Breaking it Down: Getting T.J. Ross going

T.J. Ross has been cooking, and the Raptors have been putting him in positions to succeed.

During Terrence Ross’ prolonged slump to start the season, I remained adamant that the Toronto Raptors had no choice but to keep letting him work his way through it. Not only does the team lack options on the wing and from long-range, especially with DeMarre Carroll recently sidelined, but Ross has an established track record of being an above-average 3-point shooter. He’s inconsistent defensively and his development in other offensive areas has been uneven, if encouraging, but the one demonstrable skill Ross unquestionably possesses is shooting.

In his first game as a starter in place of Carroll – it’s important to note this is exactly when I re-branded him from Terrence (by way of Terry) to T.J. Ross – he appeared to break out of any existing slump. He shot 8-of-12 overall and 4-of-6 on threes in a 22-point outburst against the Los Angeles Lakers, easily his best game of the season.

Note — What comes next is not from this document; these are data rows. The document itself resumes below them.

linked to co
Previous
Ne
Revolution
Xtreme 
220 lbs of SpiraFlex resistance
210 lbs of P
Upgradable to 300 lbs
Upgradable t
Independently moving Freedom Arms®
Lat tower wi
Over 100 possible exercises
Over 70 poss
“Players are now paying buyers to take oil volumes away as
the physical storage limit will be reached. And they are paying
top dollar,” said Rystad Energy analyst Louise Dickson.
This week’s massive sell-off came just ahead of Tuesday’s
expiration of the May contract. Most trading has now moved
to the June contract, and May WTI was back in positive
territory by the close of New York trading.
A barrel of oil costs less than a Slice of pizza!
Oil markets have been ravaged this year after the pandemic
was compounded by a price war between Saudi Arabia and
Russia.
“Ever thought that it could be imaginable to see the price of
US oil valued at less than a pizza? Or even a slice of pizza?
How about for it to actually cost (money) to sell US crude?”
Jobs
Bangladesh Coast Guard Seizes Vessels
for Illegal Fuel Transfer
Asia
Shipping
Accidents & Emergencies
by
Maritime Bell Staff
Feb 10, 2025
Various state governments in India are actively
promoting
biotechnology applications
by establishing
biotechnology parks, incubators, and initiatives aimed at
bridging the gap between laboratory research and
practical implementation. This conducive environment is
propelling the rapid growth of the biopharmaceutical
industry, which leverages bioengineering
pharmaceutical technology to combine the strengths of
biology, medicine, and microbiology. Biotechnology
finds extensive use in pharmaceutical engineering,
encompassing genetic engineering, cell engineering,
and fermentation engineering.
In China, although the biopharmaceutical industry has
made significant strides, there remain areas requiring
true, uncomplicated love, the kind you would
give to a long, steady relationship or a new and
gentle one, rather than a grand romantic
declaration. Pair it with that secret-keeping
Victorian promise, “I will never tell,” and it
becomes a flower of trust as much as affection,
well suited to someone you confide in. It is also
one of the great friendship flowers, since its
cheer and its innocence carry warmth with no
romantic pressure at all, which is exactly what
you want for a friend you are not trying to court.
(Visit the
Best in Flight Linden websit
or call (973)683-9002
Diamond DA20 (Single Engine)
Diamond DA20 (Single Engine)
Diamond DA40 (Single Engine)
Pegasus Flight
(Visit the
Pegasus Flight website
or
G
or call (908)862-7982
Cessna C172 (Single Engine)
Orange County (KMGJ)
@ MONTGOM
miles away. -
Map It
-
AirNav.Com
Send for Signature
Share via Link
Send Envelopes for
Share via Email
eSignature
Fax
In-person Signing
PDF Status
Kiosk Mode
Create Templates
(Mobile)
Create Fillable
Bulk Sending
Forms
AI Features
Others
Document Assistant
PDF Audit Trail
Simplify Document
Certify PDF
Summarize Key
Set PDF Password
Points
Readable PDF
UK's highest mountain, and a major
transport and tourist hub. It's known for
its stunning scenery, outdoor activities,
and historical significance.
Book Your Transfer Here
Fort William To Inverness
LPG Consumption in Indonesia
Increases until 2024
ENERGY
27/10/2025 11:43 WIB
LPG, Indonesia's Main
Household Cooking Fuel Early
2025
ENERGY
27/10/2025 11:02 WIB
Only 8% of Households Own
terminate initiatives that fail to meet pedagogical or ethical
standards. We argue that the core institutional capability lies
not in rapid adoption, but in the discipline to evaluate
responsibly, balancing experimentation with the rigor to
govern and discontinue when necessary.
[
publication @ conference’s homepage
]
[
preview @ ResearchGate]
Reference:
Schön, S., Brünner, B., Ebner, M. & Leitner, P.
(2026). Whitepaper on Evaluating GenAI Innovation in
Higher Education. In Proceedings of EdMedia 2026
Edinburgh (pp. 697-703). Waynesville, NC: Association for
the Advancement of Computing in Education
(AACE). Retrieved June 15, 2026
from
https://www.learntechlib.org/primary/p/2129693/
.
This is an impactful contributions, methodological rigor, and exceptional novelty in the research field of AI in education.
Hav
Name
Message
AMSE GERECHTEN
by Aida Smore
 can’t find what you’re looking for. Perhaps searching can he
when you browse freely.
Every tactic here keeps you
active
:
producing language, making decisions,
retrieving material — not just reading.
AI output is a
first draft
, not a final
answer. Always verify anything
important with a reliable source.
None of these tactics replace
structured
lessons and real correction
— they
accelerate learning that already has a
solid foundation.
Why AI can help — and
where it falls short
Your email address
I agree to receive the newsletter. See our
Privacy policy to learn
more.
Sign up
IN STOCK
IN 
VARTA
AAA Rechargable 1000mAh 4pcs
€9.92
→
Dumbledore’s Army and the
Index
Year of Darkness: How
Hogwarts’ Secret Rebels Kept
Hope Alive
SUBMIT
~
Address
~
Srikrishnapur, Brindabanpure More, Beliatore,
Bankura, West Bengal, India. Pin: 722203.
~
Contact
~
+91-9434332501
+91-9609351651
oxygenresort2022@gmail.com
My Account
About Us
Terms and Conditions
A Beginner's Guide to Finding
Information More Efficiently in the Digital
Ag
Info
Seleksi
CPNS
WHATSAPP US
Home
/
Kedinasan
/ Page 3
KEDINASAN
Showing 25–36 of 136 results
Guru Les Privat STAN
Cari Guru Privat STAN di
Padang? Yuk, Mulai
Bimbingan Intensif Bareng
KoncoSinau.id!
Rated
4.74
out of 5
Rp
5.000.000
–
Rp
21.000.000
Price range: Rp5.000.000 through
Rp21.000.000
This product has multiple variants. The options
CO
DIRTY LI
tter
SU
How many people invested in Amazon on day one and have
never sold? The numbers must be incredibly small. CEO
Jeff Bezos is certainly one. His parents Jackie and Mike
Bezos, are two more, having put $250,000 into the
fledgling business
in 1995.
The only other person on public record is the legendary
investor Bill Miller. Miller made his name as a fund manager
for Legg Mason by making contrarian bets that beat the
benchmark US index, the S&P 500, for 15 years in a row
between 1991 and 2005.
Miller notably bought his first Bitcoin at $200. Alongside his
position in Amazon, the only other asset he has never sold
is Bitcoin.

In the three games that followed, Ross shot just 1-of-7 from outside but improved his defensive play, an important consideration given his temporary place in the starting lineup. From the offense had flowed his defense, something he was open with me about for a Sportsnet piece I wrote on Dec. 16, and then from his defense flowed more offense – Ross has been red-hot over his last six games, even as he moved back to the reserve role in which he’d struggled previously. All told, since the Lakers game he’s averaged 12.6 points with a 45.2-percent mark from outside and played steady defense (while flashing a nice penchant for ball-hawking as an off-ball defender, a fun development). In his last six, he’s averaging 15.2 points with a 46.9-percent mark from outside.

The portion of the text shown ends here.